Exclude all pictures, then copy each of the records exactly as written.

Page images and extracted text:
○ ○ ○ ○ ○ ○ ○

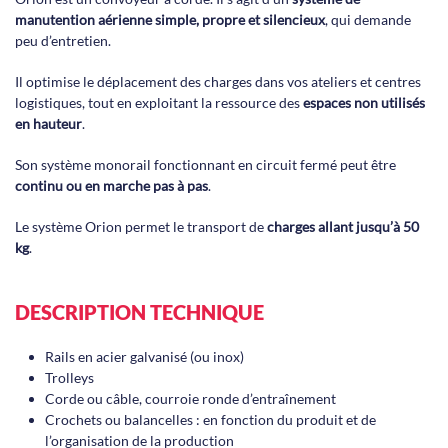
manutention aérienne simple, propre et silencieux
, qui demande
peu d’entretien.
Il optimise le déplacement des charges dans vos ateliers et centres
logistiques, tout en exploitant la ressource des
espaces non utilisés
en hauteur
.
Son système monorail fonctionnant en circuit fermé peut être
continu ou en marche pas à pas
.
Le système Orion permet le transport de
charges allant jusqu’à 50
kg
.
DESCRIPTION TECHNIQUE
Rails en acier galvanisé (ou inox)
Trolleys
Corde ou câble, courroie ronde d’entraînement
Crochets ou balancelles : en fonction du produit et de
l’organisation de la production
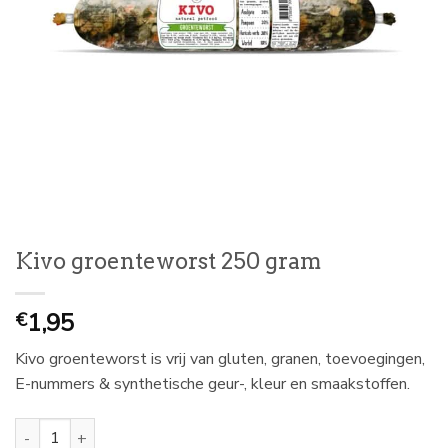
Kivo groenteworst 250 gram
1,95
€
Kivo groenteworst is vrij van gluten, granen, toevoegingen,
E-nummers & synthetische geur-, kleur en smaakstoffen.
Kivo groenteworst 250 gram aantal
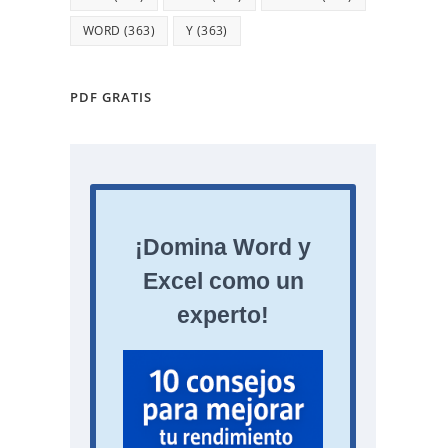
WORD
(363)
Y
(363)
PDF GRATIS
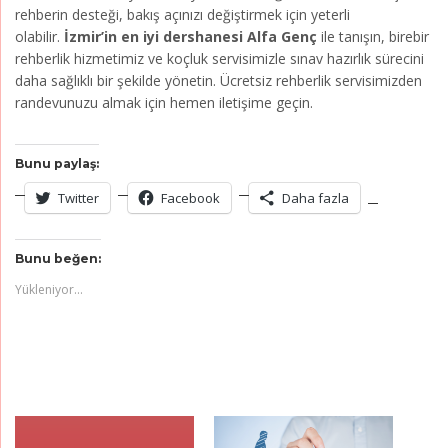
rehberin desteği, bakış açınızı değiştirmek için yeterli
olabilir.
İzmir’in en iyi dershanesi Alfa Genç
ile tanışın, birebir
rehberlik hizmetimiz ve koçluk servisimizle sınav hazırlık sürecini
daha sağlıklı bir şekilde yönetin. Ücretsiz rehberlik servisimizden
randevunuzu almak için hemen iletişime geçin.
Bunu paylaş:
Twitter
Facebook
Daha fazla
Bunu beğen:
Yükleniyor...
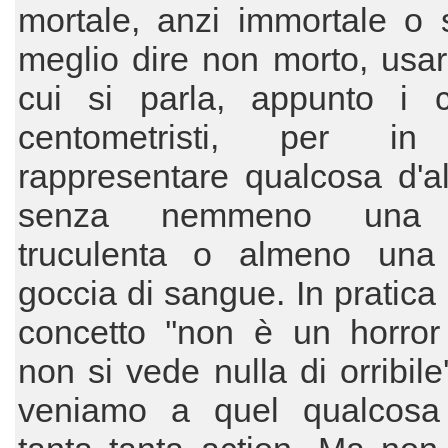
mortale, anzi immortale o 
meglio dire non morto, usar
cui si parla, appunto i c
centometristi, per in 
rappresentare qualcosa d'al
senza nemmeno una 
truculenta o almeno una
goccia di sangue. In pratica 
concetto ''non è un horror
non si vede nulla di orribile'
veniamo a quel qualcosa d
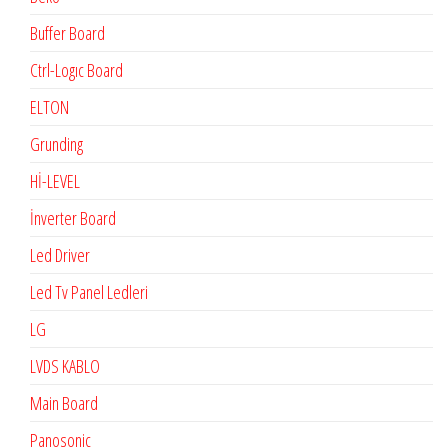
Buffer Board
Ctrl-Logıc Board
ELTON
Grunding
Hİ-LEVEL
İnverter Board
Led Driver
Led Tv Panel Ledleri
LG
LVDS KABLO
Main Board
Panosonic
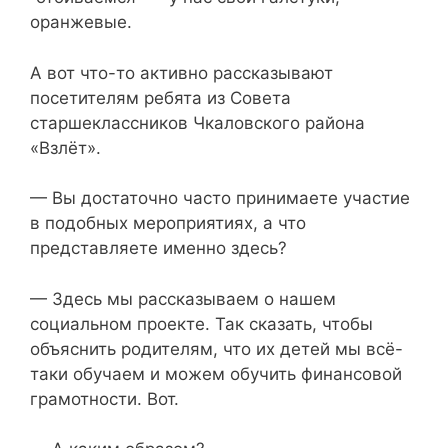
оранжевые.
А вот что-то активно рассказывают
посетителям ребята из Совета
старшеклассников Чкаловского района
«Взлёт».
— Вы достаточно часто принимаете участие
в подобных мероприятиях, а что
представляете именно здесь?
— Здесь мы рассказываем о нашем
социальном проекте. Так сказать, чтобы
объяснить родителям, что их детей мы всё-
таки обучаем и можем обучить финансовой
грамотности. Вот.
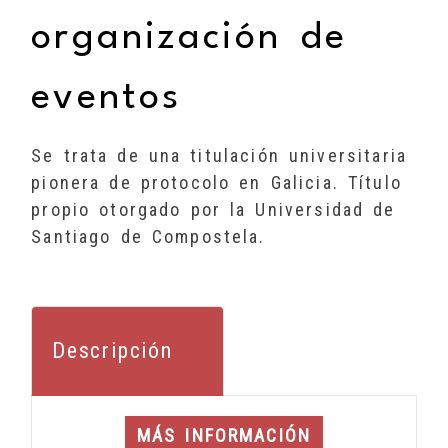
organización de
eventos
Se trata de una titulación universitaria
pionera de protocolo en Galicia. Título
propio otorgado por la Universidad de
Santiago de Compostela.
Descripción
MÁS INFORMACIÓN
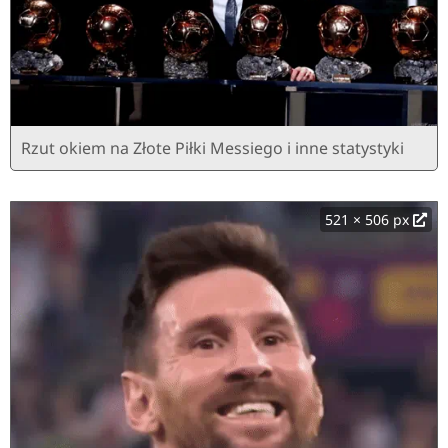
Rzut okiem na Złote Piłki Messiego i inne statystyki
521 × 506 px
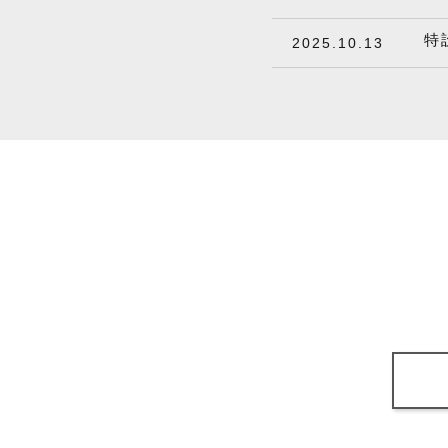
特
2025.10.13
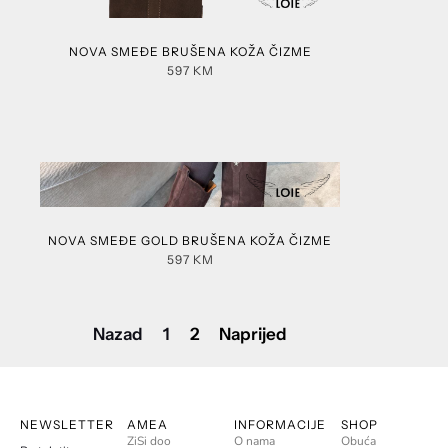
NOVA SMEĐE BRUŠENA KOŽA ČIZME
597
KM
NOVA SMEĐE GOLD BRUŠENA KOŽA ČIZME
597
KM
Nazad
1
2
Naprijed
NEWSLETTER
AMEA
INFORMACIJE
SHOP
ZiSi doo
O nama
Obuća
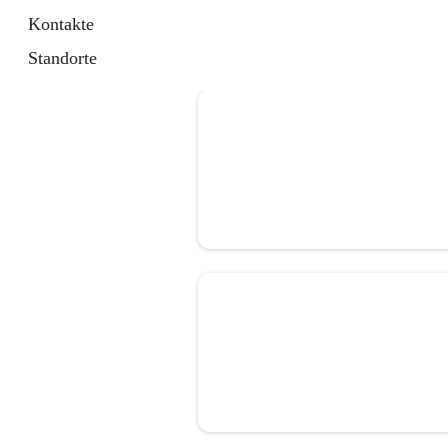
Kontakte
Standorte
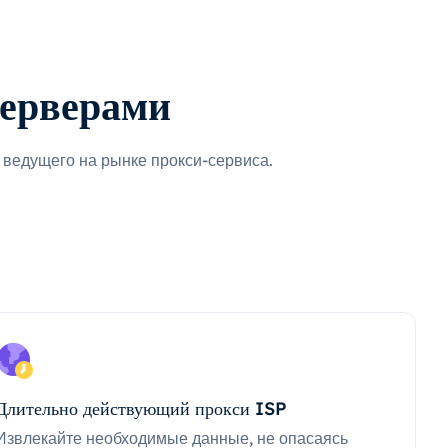
серверами
ведущего на рынке прокси-сервиса.
Длительно действующий прокси ISP
Извлекайте необходимые данные, не опасаясь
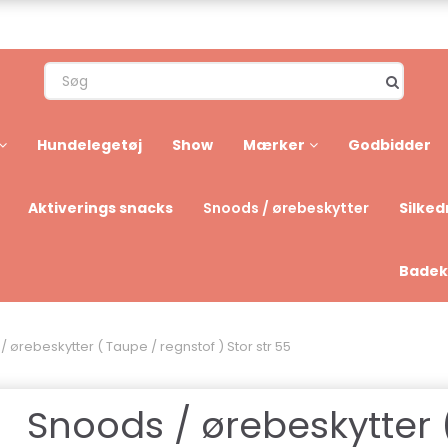
Hundelegetøj
Show
Mærker
Godbidder
Aktiverings snacks
Silked
Snoods / ørebeskytter
Badek
 ørebeskytter ( Taupe / regnstof ) Stor str 55
Snoods / ørebeskytter 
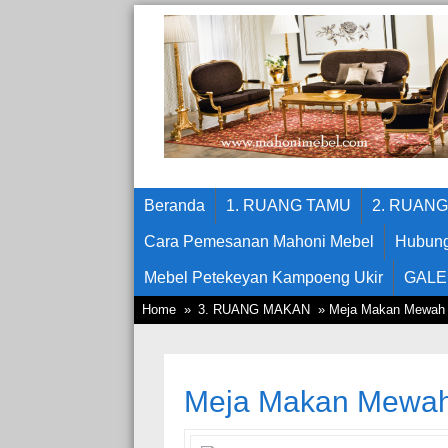
Beranda
1. RUANG TAMU
2. RUAN
Cara Pemesanan Mahoni Mebel
Hubung
Mebel Petekeyan Kampoeng Ukir
GALE
Home
»
3. RUANG MAKAN
» Meja Makan Mewah 
Meja Makan Mewah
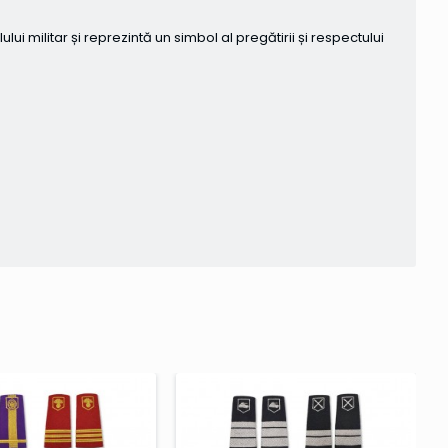
i militar și reprezintă un simbol al pregătirii și respectului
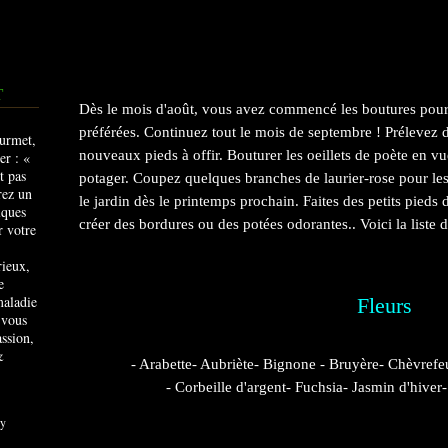
T
Dès le mois d'août, vous avez commencé les boutures pour 
préférées. Continuez tout le mois de septembre ! Prélevez 
nouveaux pieds à offir. Bouturer les oeillets de poète en v
potager. Coupez quelques branches de laurier-rose pour les m
le jardin dès le printemps prochain. Faites des petits pieds
créer des bordures ou des potées odorantes.. Voici la liste
rieux,
e
maladie
Fleurs
 vous
ssion,
&
- Arabette- Aubriète- Bignone - Bruyère- Chèvrefeu
- Corbeille d'argent- Fuchsia- Jasmin d'hiv
y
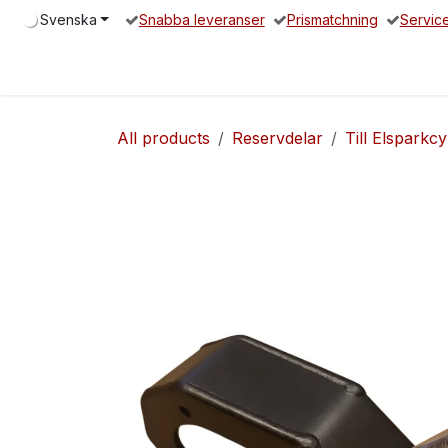
Hoppa till innehåll
Svenska
Snabba leveranser
Prismatchning
Servic
Hem
Elsparkcykel
Reservdelar
Servicepartners
O
All products
Reservdelar
Till Elsparkcy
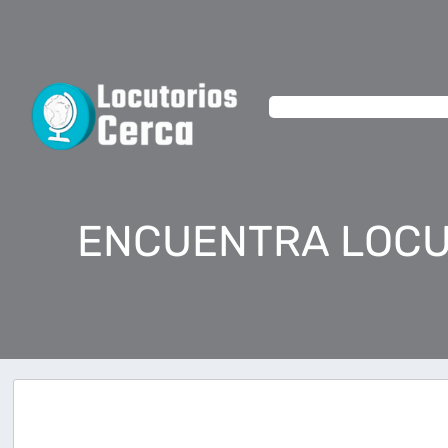
ENCUENTRA LOCU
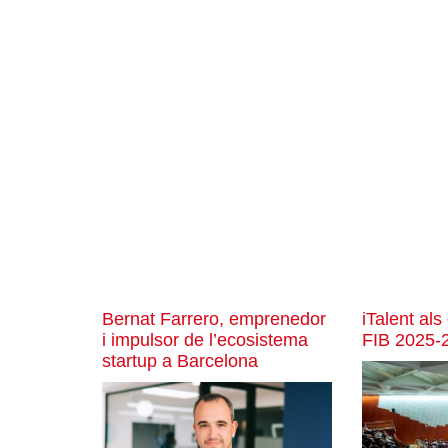
Bernat Farrero, emprenedor
iTalent als
i impulsor de l’ecosistema
FIB 2025-
startup a Barcelona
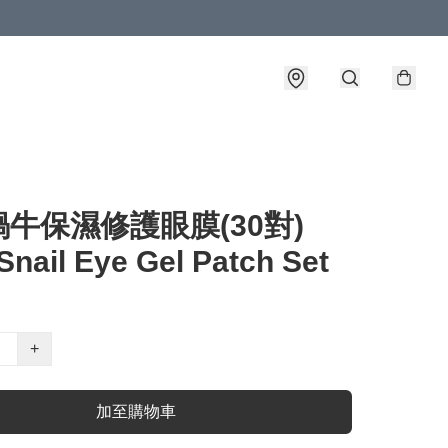
牛保濕修護眼膜(30對)
Snail Eye Gel Patch Set
+
加至購物車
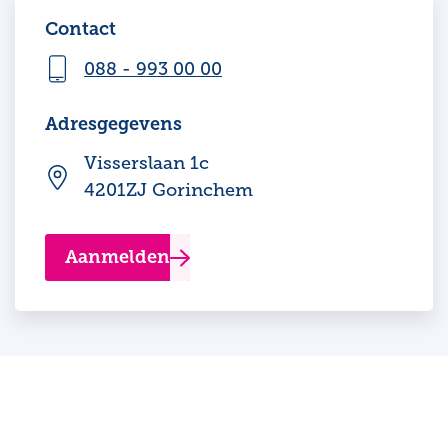
Contact
088 - 993 00 00
Adresgegevens
Visserslaan 1c
4201ZJ Gorinchem
Aanmelden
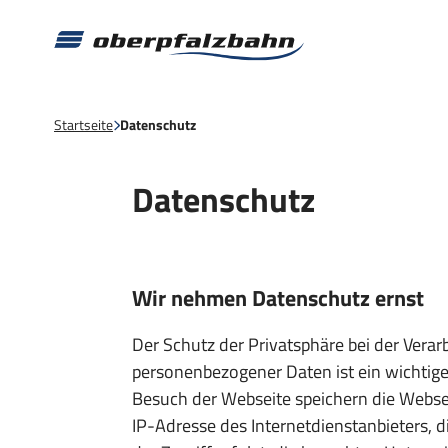
Startseite
Datenschutz
Datenschutz
Wir nehmen Datenschutz ernst
Der Schutz der Privatsphäre bei der Verar
personenbezogener Daten ist ein wichtige
Besuch der Webseite speichern die Webse
IP-Adresse des Internetdienstanbieters, d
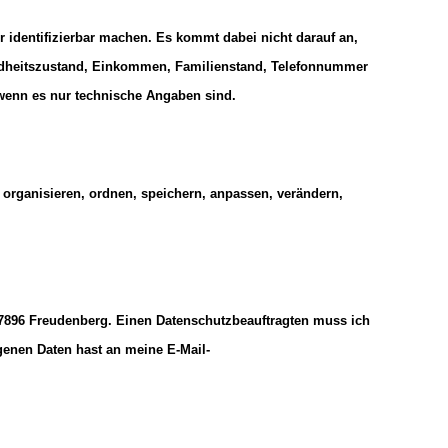
r identifizierbar machen. Es kommt dabei nicht darauf an,
esundheitszustand, Einkommen, Familienstand, Telefonnummer
 wenn es nur technische Angaben sind.
organisieren, ordnen, speichern, anpassen, verändern,
 97896 Freudenberg. Einen Datenschutzbeauftragten muss ich
genen Daten hast an meine E-Mail-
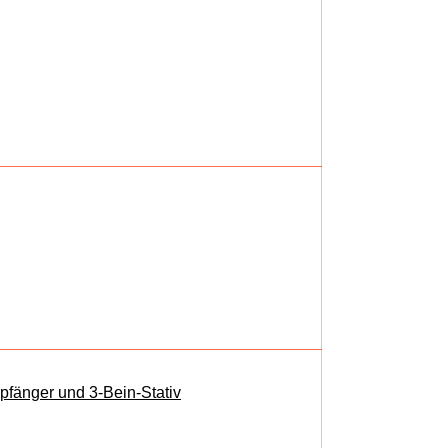
fänger und 3-Bein-Stativ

○ ○ ○ ○ ○ ○ ○

> _Output of the task_:
manutention aérienne simple, propre et silencieux
, qui demande
peu d’entretien.
Il optimise le déplacement des charges dans vos ateliers et centres
logistiques, tout en exploitant la ressource des
espaces non utilisés
en hauteur
.
Son système monorail fonctionnant en circuit fermé peut être
continu ou en marche pas à pas
.
Le système Orion permet le transport de
charges allant jusqu’à 50
kg
.
DESCRIPTION TECHNIQUE
Rails en acier galvanisé (ou inox)
Trolleys
Corde ou câble, courroie ronde d’entraînement
Crochets ou balancelles : en fonction du produit et de
l’organisation de la production
Kivo groenteworst 250 gram
1,95
€
Kivo groenteworst is vrij van gluten, granen, toevoegingen,
E-nummers & synthetische geur-, kleur en smaakstoffen.
Kivo groenteworst 250 gram aantal
WORD
(363)
Y
(363)
PDF GRATIS
rehberin desteği, bakış açınızı değiştirmek için yeterli
olabilir.
İzmir’in en iyi dershanesi Alfa Genç
ile tanışın, birebir
rehberlik hizmetimiz ve koçluk servisimizle sınav hazırlık sürecini
daha sağlıklı bir şekilde yönetin. Ücretsiz rehberlik servisimizden
randevunuzu almak için hemen iletişime geçin.
Bunu paylaş:
Twitter
Facebook
Daha fazla
Bunu beğen:
Yükleniyor...
mortale, anzi immortale o 
meglio dire non morto, usar
cui si parla, appunto i c
centometristi, per in 
rappresentare qualcosa d'al
senza nemmeno una 
truculenta o almeno una
goccia di sangue. In pratica 
concetto ''non è un horror
non si vede nulla di orribile'
veniamo a quel qualcosa d
Buffer Board
Ctrl-Logıc Board
ELTON
Grunding
Hİ-LEVEL
İnverter Board
Led Driver
Led Tv Panel Ledleri
LG
LVDS KABLO
Main Board
Panosonic
оранжевые.
А вот что-то активно рассказывают
посетителям ребята из Совета
старшеклассников Чкаловского района
«Взлёт».
— Вы достаточно часто принимаете участие
в подобных мероприятиях, а что
представляете именно здесь?
— Здесь мы рассказываем о нашем
социальном проекте. Так сказать, чтобы
объяснить родителям, что их детей мы всё-
таки обучаем и можем обучить финансовой
грамотности. Вот.
organización de
eventos
Se trata de una titulación universitaria
pionera de protocolo en Galicia. Título
propio otorgado por la Universidad de
Santiago de Compostela.
Descripción
MÁS INFORMACIÓN
Rzut okiem na Złote Piłki Messiego i inne statystyki
521 × 506 px
特
2025.10.13
NOVA SMEĐE BRUŠENA KOŽA ČIZME
597
KM
NOVA SMEĐE GOLD BRUŠENA KOŽA ČIZME
597
KM
Nazad
1
2
Naprijed
NEWSLETTER
AMEA
INFORMACIJE
SHOP
ZiSi doo
O nama
Obuća
Kontakte
Standorte
серверами
ведущего на рынке прокси-сервиса.
Длительно действующий прокси ISP
Извлекайте необходимые данные, не опасаясь
Hundelegetøj
Show
Mærker
Godbidder
Aktiverings snacks
Silked
Snoods / ørebeskytter
Badek
 ørebeskytter ( Taupe / regnstof ) Stor str 55
Snoods / ørebeskytter 
Beranda
1. RUANG TAMU
2. RUAN
Cara Pemesanan Mahoni Mebel
Hubung
Mebel Petekeyan Kampoeng Ukir
GALE
Home
»
3. RUANG MAKAN
» Meja Makan Mewah 
Meja Makan Mewah
i militar și reprezintă un simbol al pregătirii și respectului
T
Dès le mois d'août, vous avez commencé les boutures pour 
préférées. Continuez tout le mois de septembre ! Prélevez 
nouveaux pieds à offir. Bouturer les oeillets de poète en v
potager. Coupez quelques branches de laurier-rose pour les m
le jardin dès le printemps prochain. Faites des petits pieds
créer des bordures ou des potées odorantes.. Voici la liste
rieux,
e
maladie
Fleurs
 vous
ssion,
&
- Arabette- Aubriète- Bignone - Bruyère- Chèvrefeu
- Corbeille d'argent- Fuchsia- Jasmin d'hiv
y
Hoppa till innehåll
Svenska
Snabba leveranser
Prismatchning
Servic
Hem
Elsparkcykel
Reservdelar
Servicepartners
O
All products
Reservdelar
Till Elsparkcy
ENCUENTRA LOCU
Bernat Farrero, emprenedor
iTalent als
i impulsor de l’ecosistema
FIB 2025-
startup a Barcelona
牛保濕修護眼膜(30對)
Snail Eye Gel Patch Set
+
加至購物車
Contact
088 - 993 00 00
Adresgegevens
Visserslaan 1c
4201ZJ Gorinchem
Aanmelden
Startseite
Datenschutz
Datenschutz
Wir nehmen Datenschutz ernst
Der Schutz der Privatsphäre bei der Verar
personenbezogener Daten ist ein wichtige
Besuch der Webseite speichern die Webse
IP-Adresse des Internetdienstanbieters, d
r identifizierbar machen. Es kommt dabei nicht darauf an,
esundheitszustand, Einkommen, Familienstand, Telefonnummer
 wenn es nur technische Angaben sind.
organisieren, ordnen, speichern, anpassen, verändern,
 97896 Freudenberg. Einen Datenschutzbeauftragten muss ich
genen Daten hast an meine E-Mail-
fänger und 3-Bein-Stativ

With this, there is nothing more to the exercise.